We've all been asked at one point or another if there's an era we'd have rather visited, rather existed within...and I can't recall a single answer where someone said "the current one." I'm sure there are people out there who relish in the technocratic ways of the new millennium, but I'm certainly not one of them. I don't think the vast majority of people are, if we were to poll them. Perhaps this has something to do with the nature of history - we already know the outcome, we already know the significance of the people and things that occurred. They've since been exalted into the public mythos and somehow elevated into the lexicon of the now.

But this is the kind of question Allen poses to his main character Gil Pender (played by Owen Wilson). Gil is a Hollywood screenwriter unhappy with the work that has made him successful. He has completed a novel that he won't let anyone read (not even his fiancee Inez, played by Rachel McAdams). The couple are in Paris supporting the expansion of Inez's father's company. Neither of her parents like Gil and Gil isn't especially taken by either of them, but the tension is pretty old hat for the traditional dynamic between potential son-in-laws and parents.

Gil wants to move to Paris after the wedding, but Inez wants to move to Malibu. Gil wants to walk through the rainy Paris streets, Inez hates the rain and prefers driving. Gil wants to enjoy the night air of Paris, Inez wants to go clubbing with an old (annoyingly know-it-all and pedantic) friend and his wife.

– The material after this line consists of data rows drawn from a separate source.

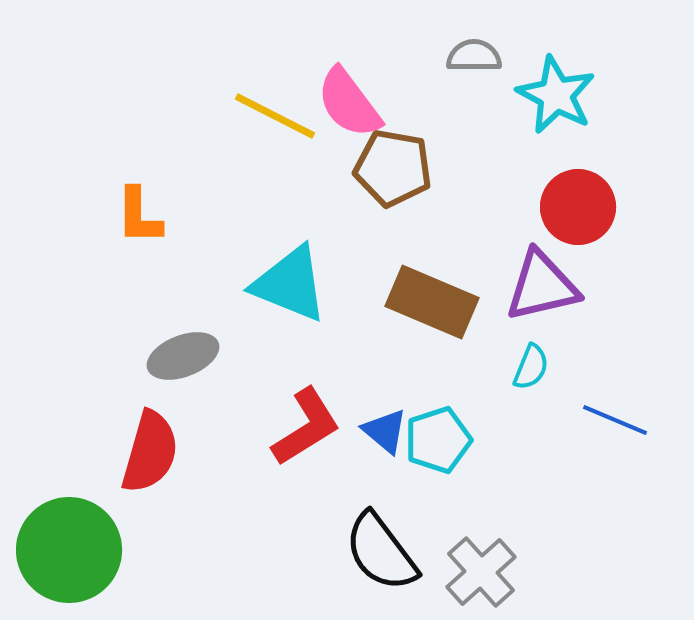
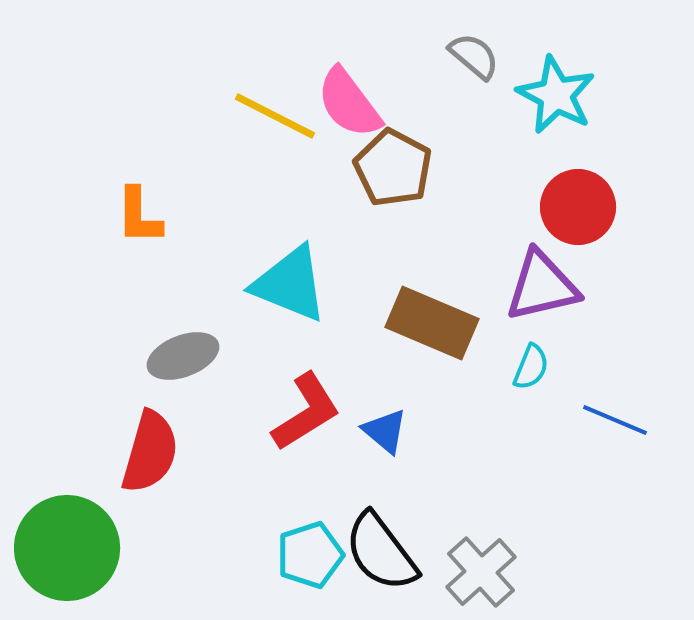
gray semicircle: rotated 40 degrees clockwise
brown pentagon: rotated 18 degrees clockwise
brown rectangle: moved 21 px down
red L-shape: moved 15 px up
cyan pentagon: moved 128 px left, 115 px down
green circle: moved 2 px left, 2 px up
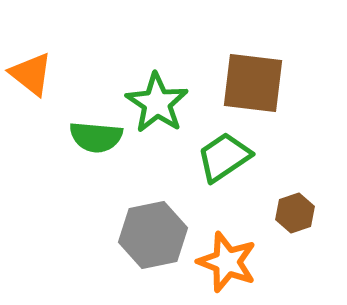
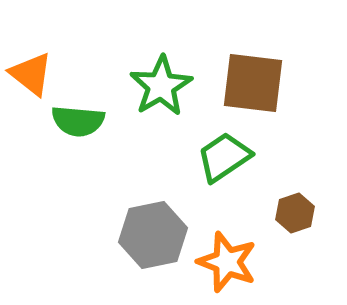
green star: moved 4 px right, 17 px up; rotated 8 degrees clockwise
green semicircle: moved 18 px left, 16 px up
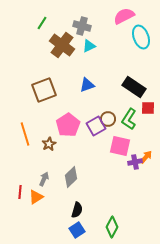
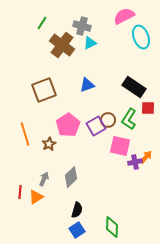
cyan triangle: moved 1 px right, 3 px up
brown circle: moved 1 px down
green diamond: rotated 25 degrees counterclockwise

The dissimilarities between the couple become more and more obvious (and increasingly uninteresting) the longer the movie plays out, but also lead Gil to question whether Inez is the right woman for him.



There is also the matter of Gil time-travelling back to Paris in the 1920's. And meeting a slew of passionate, creative, genius-level behemoths in the world of the arts: Picasso, F. Scott Fitzgerald (and his wife Zelda), Hemingway, Man Ray, Dali (played by Adrian Brody), Cole Porter, Josephine Baker, Juan Belmonte, Gertrude Stein (a gregarious Kathy Bates), Luis Bunuel, T.S. Eliot, Matisse, Gauguin, and Degas.



Needless to say, Gil is floored. Not only has he been given the strange and opportunistic chance to visit his desired era, he's meeting some of the generation's most notable, most notorious denizens who have changed the face of the respective arts that they practice. He also wonders if he's fallen in love with Picasso's mistress, Adriana (played by Marion Cotillard) who also wishes she had been born in a different era. Different paths leading to different pasts are apparently littered across the streets of Paris...but only after the clock strikes midnight.



This was the first Woody Allen movie I've ever seen, but I enjoyed it. This could have easily been a two and a half hour movie with a little more in-depth and subversive discussion of the main themes. The whimsy and magical nature of someone inexplicably being pulled into a completely different era is never explained, but it didn't have to be. Paris itself has been described by generations of people as being a magical place (itself a mythos in our historical lexicon), but we tend to know what Gil will end up doing about his life, his novel, and his fiancee by the end of the film. This was a completely enjoyable film and some of the best parts for me personally were Hemingway's quotes delivered with deep gusto and machismo by Corey Stoll.